I am fitting a large multilevel model using bam()
with discrete=TRUE
to speed computation. I then want to predict from that model while including or ignoring certain random effect terms, which I know can be done with the terms
argument to predict.bam()
. But I am finding inconsistent results when I change the discrete
option in predict.bam()
and I am not sure which is correct.
Everything looks good when using all smooth terms.
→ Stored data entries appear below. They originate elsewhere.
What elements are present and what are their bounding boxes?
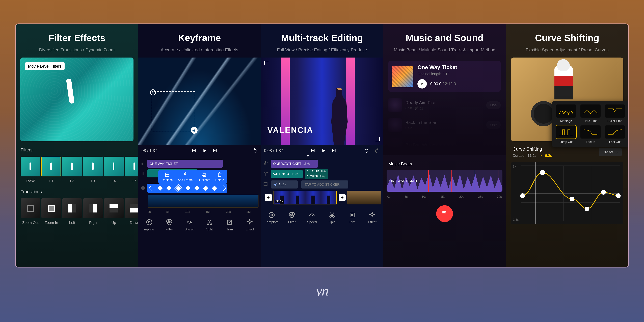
- music-clip[interactable]: ONE WAY TICKET: [147, 160, 223, 168]
- transition-right[interactable]: Righ: [83, 198, 103, 225]
- rotate-handle-icon[interactable]: [191, 127, 198, 134]
- preset-bullet-time[interactable]: Bullet Time: [604, 104, 626, 123]
- delete-button[interactable]: Delete: [215, 172, 224, 182]
- tool-filter[interactable]: Filter: [160, 219, 179, 231]
- close-handle-icon[interactable]: [150, 90, 156, 96]
- keyframe-diamond-icon[interactable]: [158, 186, 163, 191]
- tag-author[interactable]: AUTHOR5.8s: [305, 174, 328, 179]
- preset-montage[interactable]: Montage: [555, 104, 577, 123]
- undo-icon[interactable]: [252, 148, 258, 154]
- play-icon[interactable]: [202, 148, 207, 154]
- video-strip[interactable]: [148, 195, 258, 208]
- preset-fast-in[interactable]: Fast In: [580, 126, 601, 144]
- add-frame-button[interactable]: Add Frame: [178, 172, 193, 182]
- speed-curve[interactable]: [521, 166, 620, 221]
- preset-jump-cut[interactable]: Jump Cut: [555, 126, 577, 144]
- beat-marker[interactable]: [452, 170, 452, 192]
- curve-presets-panel: Montage Hero Time Bullet Time Jump Cut F…: [552, 101, 628, 147]
- tool-effect[interactable]: Effect: [240, 219, 259, 231]
- curve-point[interactable]: [585, 206, 589, 211]
- flag-beat-button[interactable]: [436, 205, 453, 222]
- beat-marker[interactable]: [428, 170, 429, 192]
- tool-split[interactable]: Split: [323, 212, 342, 224]
- player-bar: 08 / 1:37: [138, 145, 261, 156]
- filter-thumb-raw[interactable]: RAW: [21, 157, 40, 183]
- panel-music: Music and Sound Music Beats / Multiple S…: [383, 24, 506, 267]
- transition-zoom-in[interactable]: Zoom In: [42, 198, 61, 225]
- filter-thumb-l1[interactable]: L1: [42, 157, 61, 183]
- keyframe-diamond-icon[interactable]: [185, 186, 190, 191]
- music-track-row: ONE WAY TICKET 15.6s: [261, 159, 384, 168]
- music-list-item[interactable]: Ready Aim Fire 0.50🏴 13 Use: [388, 95, 501, 115]
- add-sticker-button[interactable]: TAP TO ADD STICKER: [301, 180, 348, 188]
- keyframe-diamond-icon[interactable]: [203, 186, 208, 191]
- preset-dropdown-button[interactable]: Preset ⌄: [599, 148, 622, 156]
- play-button[interactable]: [418, 79, 427, 88]
- curve-point[interactable]: [570, 197, 574, 202]
- curve-point[interactable]: [520, 193, 525, 198]
- tool-effect[interactable]: Effect: [363, 212, 382, 224]
- replace-button[interactable]: Replace: [162, 172, 173, 182]
- filter-thumb-l4[interactable]: L4: [104, 157, 124, 183]
- transition-up[interactable]: Up: [104, 198, 124, 225]
- tool-trim[interactable]: Trim: [220, 219, 239, 231]
- curve-point[interactable]: [601, 190, 606, 195]
- tool-template[interactable]: mplate: [140, 219, 159, 231]
- add-before-button[interactable]: +: [265, 194, 272, 201]
- next-icon[interactable]: [212, 148, 218, 154]
- tool-speed[interactable]: Speed: [302, 212, 321, 224]
- selection-box[interactable]: [152, 91, 195, 131]
- transition-left[interactable]: Left: [62, 198, 82, 225]
- preset-fast-out[interactable]: Fast Out: [604, 126, 626, 144]
- play-icon[interactable]: [320, 148, 326, 154]
- bottom-toolbar: Template Filter Speed Split Trim Effect: [261, 208, 384, 228]
- preset-hero-time[interactable]: Hero Time: [580, 104, 601, 123]
- video-strip-selected[interactable]: 35.8s: [274, 191, 337, 204]
- curve-point[interactable]: [616, 193, 621, 198]
- tag-culture[interactable]: CULTURE5.8s: [305, 170, 328, 174]
- transition-down[interactable]: Down: [124, 198, 138, 225]
- music-clip[interactable]: ONE WAY TICKET 15.6s: [271, 160, 318, 168]
- tool-speed[interactable]: Speed: [180, 219, 199, 231]
- beat-marker[interactable]: [474, 170, 475, 192]
- music-add-icon[interactable]: [263, 161, 269, 166]
- tool-template[interactable]: Template: [262, 212, 281, 224]
- text-add-icon[interactable]: [263, 171, 269, 177]
- sticker-add-icon[interactable]: [263, 182, 269, 187]
- panel-header: Music and Sound Music Beats / Multiple S…: [383, 24, 506, 58]
- prev-icon[interactable]: [310, 148, 316, 154]
- beats-track[interactable]: ONE WAY TICKET: [386, 170, 502, 192]
- keyframe-diamonds-track[interactable]: [147, 184, 228, 193]
- sticker-clip[interactable]: 11.8s: [271, 180, 298, 188]
- curve-graph[interactable]: 8x 1/8x: [511, 162, 623, 224]
- music-list-item[interactable]: Big Bad Wolves: [388, 135, 501, 155]
- filter-thumb-l2[interactable]: L2: [62, 157, 82, 183]
- curve-duration: Duration 11.2s → 6.2s: [512, 154, 552, 158]
- keyframe-diamond-icon[interactable]: [166, 186, 172, 191]
- keyframe-diamond-icon[interactable]: [194, 186, 200, 191]
- tool-filter[interactable]: Filter: [282, 212, 301, 224]
- transition-zoom-out[interactable]: Zoom Out: [21, 198, 40, 225]
- filter-thumb-l3[interactable]: L3: [83, 157, 103, 183]
- next-icon[interactable]: [331, 148, 337, 154]
- duplicate-button[interactable]: Duplicate: [198, 172, 210, 182]
- music-list-item[interactable]: Back to the Start 0.52 Use: [388, 115, 501, 135]
- keyframe-diamond-current-icon[interactable]: [175, 185, 182, 192]
- panel-title: Filter Effects: [19, 32, 135, 43]
- panel-subtitle: Diversified Transitions / Dynamic Zoom: [19, 47, 135, 52]
- filter-thumb-l5[interactable]: L5: [124, 157, 138, 183]
- use-button[interactable]: Use: [486, 101, 501, 109]
- video-strip-next[interactable]: [347, 191, 381, 204]
- add-after-button[interactable]: +: [338, 194, 346, 201]
- undo-icon[interactable]: [364, 148, 369, 154]
- keyframe-diamond-icon[interactable]: [212, 186, 217, 191]
- curve-point[interactable]: [540, 170, 545, 175]
- text-clip[interactable]: VALENCIA 11.8s: [271, 170, 303, 178]
- tool-split[interactable]: Split: [200, 219, 219, 231]
- redo-icon[interactable]: [374, 148, 380, 154]
- beat-marker[interactable]: [498, 170, 498, 192]
- svg-rect-1: [202, 173, 205, 176]
- tool-trim[interactable]: Trim: [343, 212, 362, 224]
- prev-icon[interactable]: [191, 148, 196, 154]
- use-button[interactable]: Use: [486, 121, 501, 129]
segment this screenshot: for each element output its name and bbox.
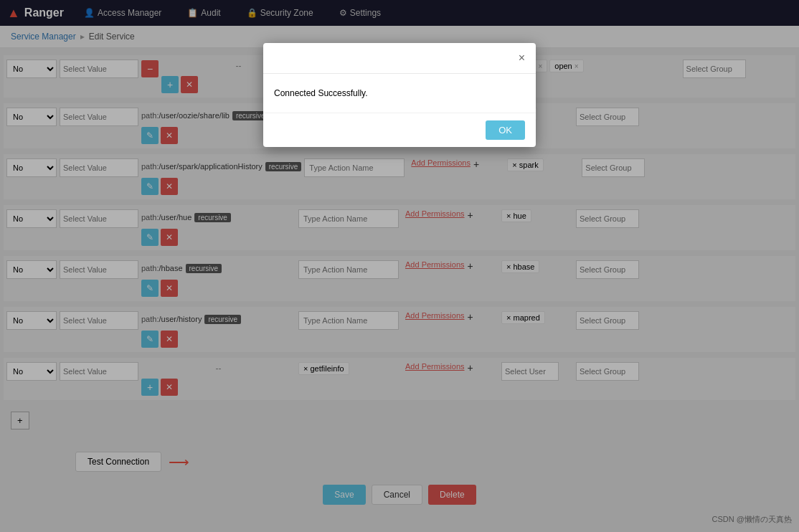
modal-body: Connected Successfully. — [263, 74, 536, 113]
modal-close-button[interactable]: × — [519, 52, 525, 65]
modal-header: × — [263, 43, 536, 74]
modal-footer: OK — [263, 113, 536, 147]
modal-overlay: × Connected Successfully. OK — [0, 0, 799, 532]
modal-ok-button[interactable]: OK — [486, 120, 525, 140]
modal-box: × Connected Successfully. OK — [263, 43, 536, 147]
modal-message: Connected Successfully. — [274, 88, 368, 98]
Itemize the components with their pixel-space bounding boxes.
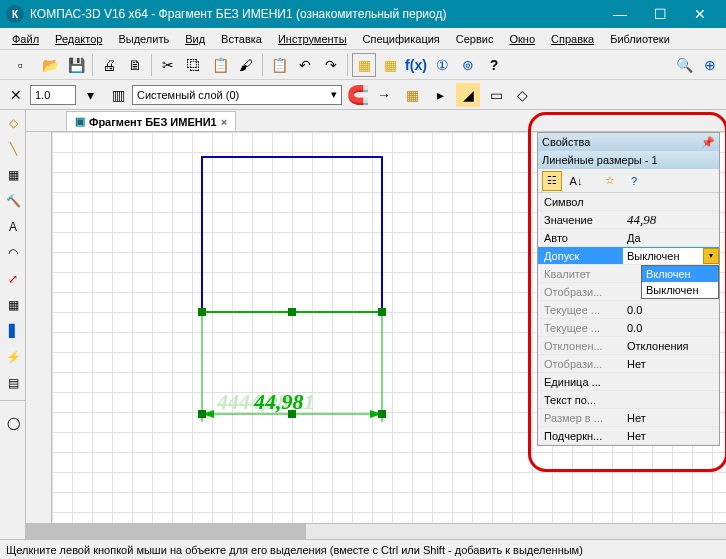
param-tool[interactable]: ⚡ xyxy=(1,345,25,369)
menu-edit[interactable]: Редактор xyxy=(47,31,110,47)
extra1-button[interactable]: ▭ xyxy=(484,83,508,107)
pin-icon[interactable]: 📌 xyxy=(701,136,715,149)
layers-icon[interactable]: ▥ xyxy=(106,83,130,107)
paste-button[interactable]: 📋 xyxy=(208,53,232,77)
copy-button[interactable]: ⿻ xyxy=(182,53,206,77)
properties-button[interactable]: 📋 xyxy=(267,53,291,77)
redo-button[interactable]: ↷ xyxy=(319,53,343,77)
prop-tolerance[interactable]: Допуск Выключен ▾ xyxy=(538,247,719,265)
handle xyxy=(198,308,206,316)
annotation2-button[interactable]: ⊚ xyxy=(456,53,480,77)
properties-header[interactable]: Свойства 📌 xyxy=(538,133,719,151)
main-toolbar: ▫ 📂 💾 🖨 🗎 ✂ ⿻ 📋 🖌 📋 ↶ ↷ ▦ ▦ f(x) ① ⊚ ? 🔍… xyxy=(0,50,726,80)
canvas-left-strip xyxy=(26,132,52,523)
cut-button[interactable]: ✂ xyxy=(156,53,180,77)
layer-name: Системный слой (0) xyxy=(137,89,239,101)
dropdown-option-on[interactable]: Включен xyxy=(642,266,718,282)
menu-libs[interactable]: Библиотеки xyxy=(602,31,678,47)
ortho-button[interactable]: ◢ xyxy=(456,83,480,107)
library-mgr-button[interactable]: ▦ xyxy=(352,53,376,77)
tolerance-dropdown[interactable]: Включен Выключен xyxy=(641,265,719,299)
tab-label: Фрагмент БЕЗ ИМЕНИ1 xyxy=(89,116,217,128)
prop-display2[interactable]: Отобрази... Нет xyxy=(538,355,719,373)
prop-auto[interactable]: Авто Да xyxy=(538,229,719,247)
tab-close-button[interactable]: × xyxy=(221,116,227,128)
table-tool[interactable]: ▦ xyxy=(1,293,25,317)
preview-button[interactable]: 🗎 xyxy=(123,53,147,77)
horizontal-scrollbar[interactable] xyxy=(26,523,726,539)
dropdown-option-off[interactable]: Выключен xyxy=(642,282,718,298)
spec-tool[interactable]: ▤ xyxy=(1,371,25,395)
scale-dropdown[interactable]: ▾ xyxy=(78,83,102,107)
work-area: ◇ ╲ ▦ 🔨 A ◠ ⤢ ▦ ▋ ⚡ ▤ ◯ ▣ Фрагмент БЕЗ И… xyxy=(0,110,726,539)
properties-toolbar: ☷ A↓ ☆ ? xyxy=(538,169,719,193)
library-vars-button[interactable]: ▦ xyxy=(378,53,402,77)
handle xyxy=(198,410,206,418)
status-text: Щелкните левой кнопкой мыши на объекте д… xyxy=(6,544,583,556)
title-bar: К КОМПАС-3D V16 x64 - Фрагмент БЕЗ ИМЕНИ… xyxy=(0,0,726,28)
snap-arrow-button[interactable]: → xyxy=(372,83,396,107)
point-tool[interactable]: ◯ xyxy=(1,411,25,435)
format-painter-button[interactable]: 🖌 xyxy=(234,53,258,77)
hatch-tool[interactable]: ▦ xyxy=(1,163,25,187)
menu-tools[interactable]: Инструменты xyxy=(270,31,355,47)
view-tool[interactable]: ▋ xyxy=(1,319,25,343)
prop-underline[interactable]: Подчеркн... Нет xyxy=(538,427,719,445)
canvas-row: 4444,98 11 44,98 Свойства 📌 Линейные раз… xyxy=(26,132,726,523)
menu-service[interactable]: Сервис xyxy=(448,31,502,47)
annotation1-button[interactable]: ① xyxy=(430,53,454,77)
axis-button[interactable]: ▸ xyxy=(428,83,452,107)
geometry-tool[interactable]: ◇ xyxy=(1,111,25,135)
prop-value[interactable]: Значение 44,98 xyxy=(538,211,719,229)
menu-insert[interactable]: Вставка xyxy=(213,31,270,47)
maximize-button[interactable]: ☐ xyxy=(640,0,680,28)
line-tool[interactable]: ╲ xyxy=(1,137,25,161)
help-button[interactable]: ? xyxy=(482,53,506,77)
categorized-button[interactable]: ☷ xyxy=(542,171,562,191)
info-button[interactable]: ? xyxy=(624,171,644,191)
app-icon: К xyxy=(6,5,24,23)
prop-current1[interactable]: Текущее ... 0.0 xyxy=(538,301,719,319)
extra2-button[interactable]: ◇ xyxy=(510,83,534,107)
menu-view[interactable]: Вид xyxy=(177,31,213,47)
zoom-fit-button[interactable]: ⊕ xyxy=(698,53,722,77)
prop-sizein[interactable]: Размер в ... Нет xyxy=(538,409,719,427)
measure-tool[interactable]: ⤢ xyxy=(1,267,25,291)
properties-panel: Свойства 📌 Линейные размеры - 1 ☷ A↓ ☆ ?… xyxy=(537,132,720,446)
zoom-button[interactable]: 🔍 xyxy=(672,53,696,77)
linetype-button[interactable]: ✕ xyxy=(4,83,28,107)
close-button[interactable]: ✕ xyxy=(680,0,720,28)
dropdown-toggle[interactable]: ▾ xyxy=(703,248,719,264)
property-list: Символ Значение 44,98 Авто Да Допуск xyxy=(538,193,719,445)
menu-window[interactable]: Окно xyxy=(501,31,543,47)
menu-help[interactable]: Справка xyxy=(543,31,602,47)
scale-input[interactable] xyxy=(30,85,76,105)
fx-button[interactable]: f(x) xyxy=(404,53,428,77)
document-tab[interactable]: ▣ Фрагмент БЕЗ ИМЕНИ1 × xyxy=(66,111,236,131)
arc-tool[interactable]: ◠ xyxy=(1,241,25,265)
dimension-text[interactable]: 44,98 xyxy=(254,389,304,415)
undo-button[interactable]: ↶ xyxy=(293,53,317,77)
save-button[interactable]: 💾 xyxy=(64,53,88,77)
drawing-svg xyxy=(52,132,552,523)
edit-tool[interactable]: 🔨 xyxy=(1,189,25,213)
print-button[interactable]: 🖨 xyxy=(97,53,121,77)
handle xyxy=(288,308,296,316)
new-button[interactable]: ▫ xyxy=(4,53,36,77)
menu-file[interactable]: Файл xyxy=(4,31,47,47)
prop-current2[interactable]: Текущее ... 0.0 xyxy=(538,319,719,337)
menu-spec[interactable]: Спецификация xyxy=(355,31,448,47)
magnet-snap-button[interactable]: 🧲 xyxy=(346,83,370,107)
menu-select[interactable]: Выделить xyxy=(110,31,177,47)
layer-select[interactable]: Системный слой (0) ▾ xyxy=(132,85,342,105)
open-button[interactable]: 📂 xyxy=(38,53,62,77)
dimension-tool[interactable]: A xyxy=(1,215,25,239)
filter-button[interactable]: ☆ xyxy=(600,171,620,191)
prop-textafter[interactable]: Текст по... xyxy=(538,391,719,409)
grid-button[interactable]: ▦ xyxy=(400,83,424,107)
minimize-button[interactable]: — xyxy=(600,0,640,28)
prop-symbol[interactable]: Символ xyxy=(538,193,719,211)
prop-unit[interactable]: Единица ... xyxy=(538,373,719,391)
prop-deviation[interactable]: Отклонен... Отклонения xyxy=(538,337,719,355)
alphabetical-button[interactable]: A↓ xyxy=(566,171,586,191)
But when selecting only some smooth terms with discrete = TRUE
, the predicted values are the same as a model fitted with gam()
but the standard errors are different. This sometimes inflates them and sometimes reduces the standard errors. Using discrete=FALSE
produces results in line with a model fitted with gam()
. So is there a bug in predict.bam()
somewhere? Which method is calculating things right?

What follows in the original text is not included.